VICTORIA HORNER That’s right. So, he actually learned from the alpha female in this group, she’s called Erica, and we trained her to do the method that he’s doing, which we call the lift method. So he learned from watching her as did pretty much everybody else in this group. His mother, Vivian, is sitting beside him, and she absolutely adores this game too, it’s one of her favorite things to do, so she very much tries to elbow her son off his barrel and have a go, but at the end of the day he’s the alpha and there’s only so much a Mom can do.

ALAN ALDA (NARRATION) Vicky now takes the same box over to a second group of chimps, which has no contact with the first. One chimp in this group was originally shown the push method – and sure enough, this is now the only way any of them in this group does it. So like humans these chimps do tend to follow cultural rules – but how they acquire them seems to be quite different.

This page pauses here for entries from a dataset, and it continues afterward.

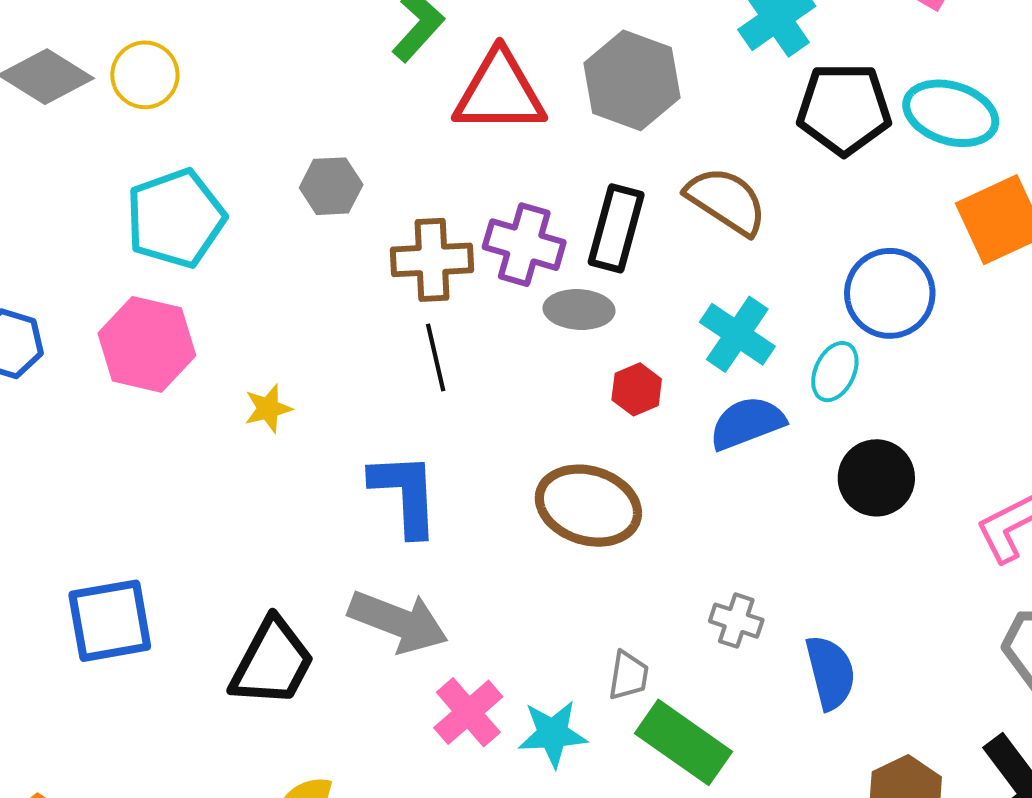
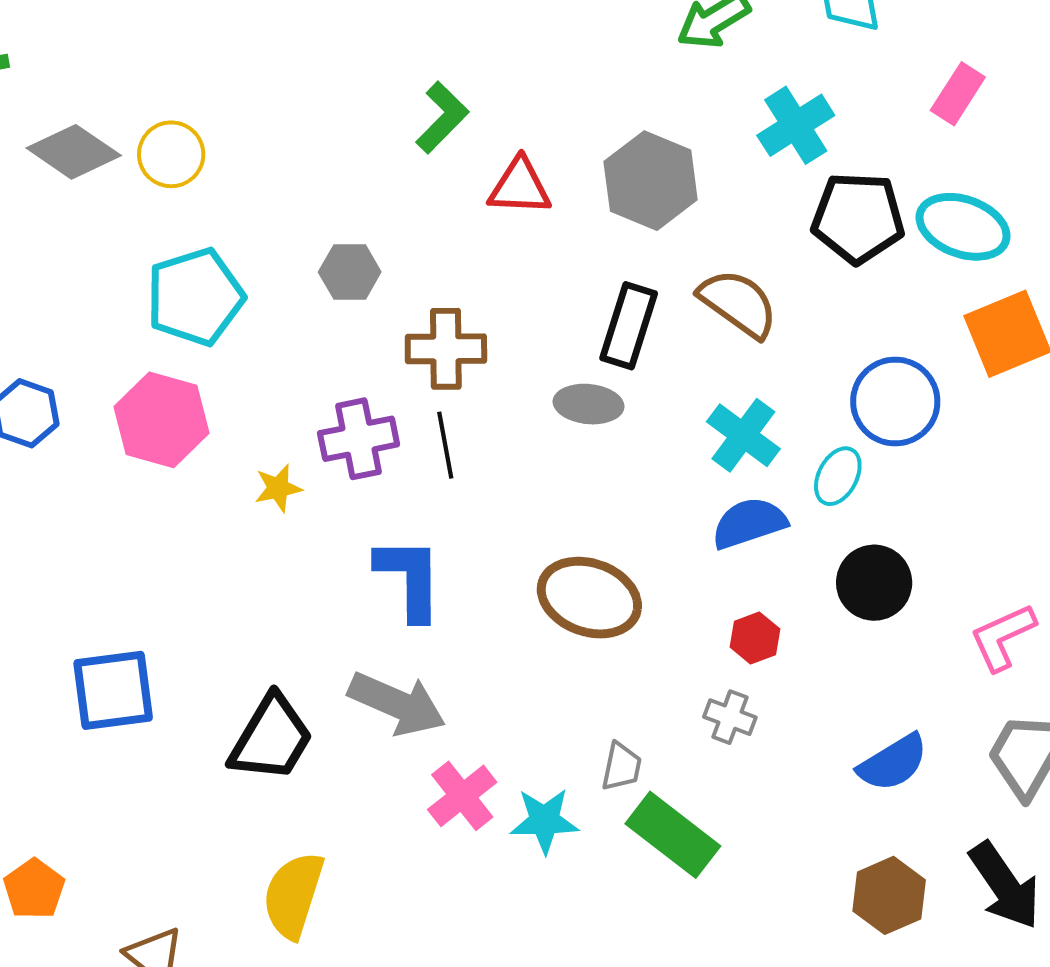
red triangle: (500, 92) -> (520, 187), size x0.7
purple cross: (524, 245) -> (359, 439), moved, turned -30
red hexagon: (637, 389) -> (755, 638), moved
blue semicircle: (830, 673) -> (893, 763), moved, turned 70

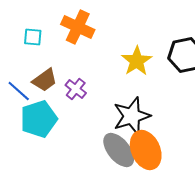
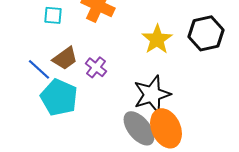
cyan pentagon: (39, 119) -> (59, 97), turned -30

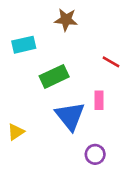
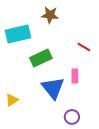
cyan rectangle: (24, 45) -> (18, 34), size x1.4

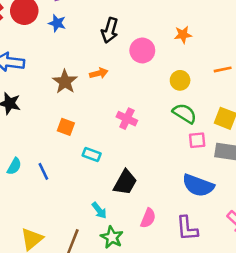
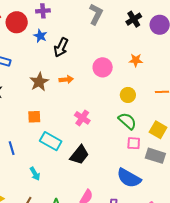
black arrow: (110, 30) -> (61, 47), moved
orange square: (66, 127) -> (34, 117), turned -32
cyan rectangle: (92, 154) -> (51, 141), size x1.5
black trapezoid: (125, 182) -> (79, 155), moved
cyan arrow: (99, 210) -> (35, 174), moved

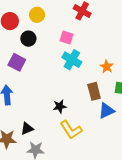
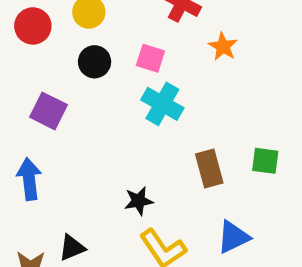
black circle: (28, 39) -> (95, 62), moved
orange star: (107, 67) -> (223, 47), moved
blue triangle: (107, 111) -> (233, 237), moved

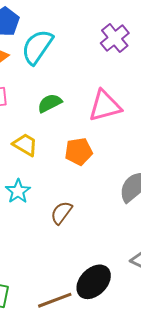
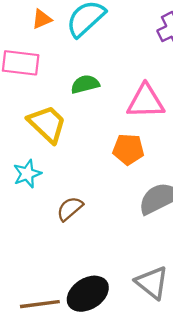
yellow trapezoid: (25, 145) -> (47, 124), size x1.4
orange pentagon: (79, 151) -> (128, 149), moved

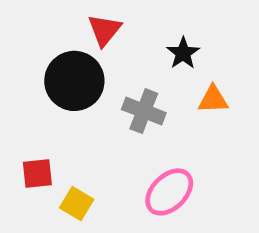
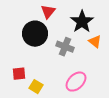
black star: (183, 53) -> (82, 22), size x1.6
orange triangle: (213, 99) -> (95, 42), turned 40

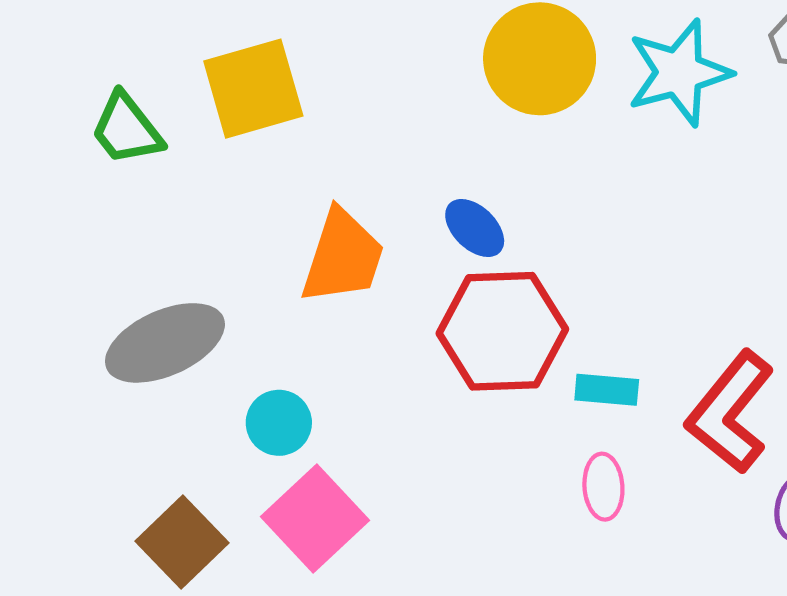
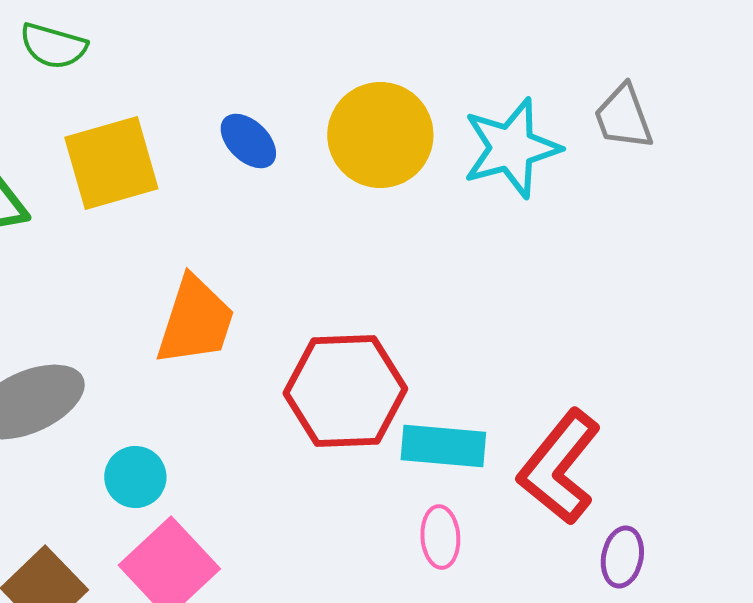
blue ellipse: (475, 228) -> (248, 141), moved
cyan rectangle: (607, 390) -> (443, 446), size x1.4

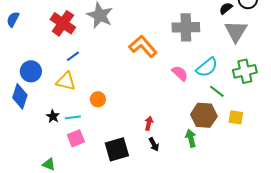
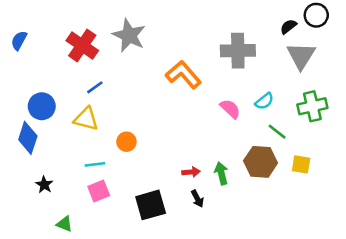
cyan semicircle: (207, 67) -> (264, 101), size x0.7
black star: (53, 116) -> (44, 185), moved
red arrow: (149, 123) -> (191, 172), turned 72
green arrow: (191, 138) -> (221, 173), moved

ALAN ALDA So what do you think? What makes us different from those folks down there?

VICTORIA HORNER Humans, we do a lot more teaching, so I know you don’t know and I’m going to show you. And that’s something that we don’t see very much in chimps. I think that’s one of the differences. But the outcome, again, is the same. We both have cultures. And we both accurately transmit information and pass behaviors on over generations but the way that we go about doing that I think is maybe slightly different.

ALAN ALDA (NARRATION) But it could be that this difference in how one generation passes on knowledge to the next – one by passively tolerating learning, the other through the active engagement of teaching – is a vital component of the Human Spark.

Teaching is a mutually cooperative endeavor, and as we’ve seen from Stewart and his mother, among chimps, competition usually trumps cooperation.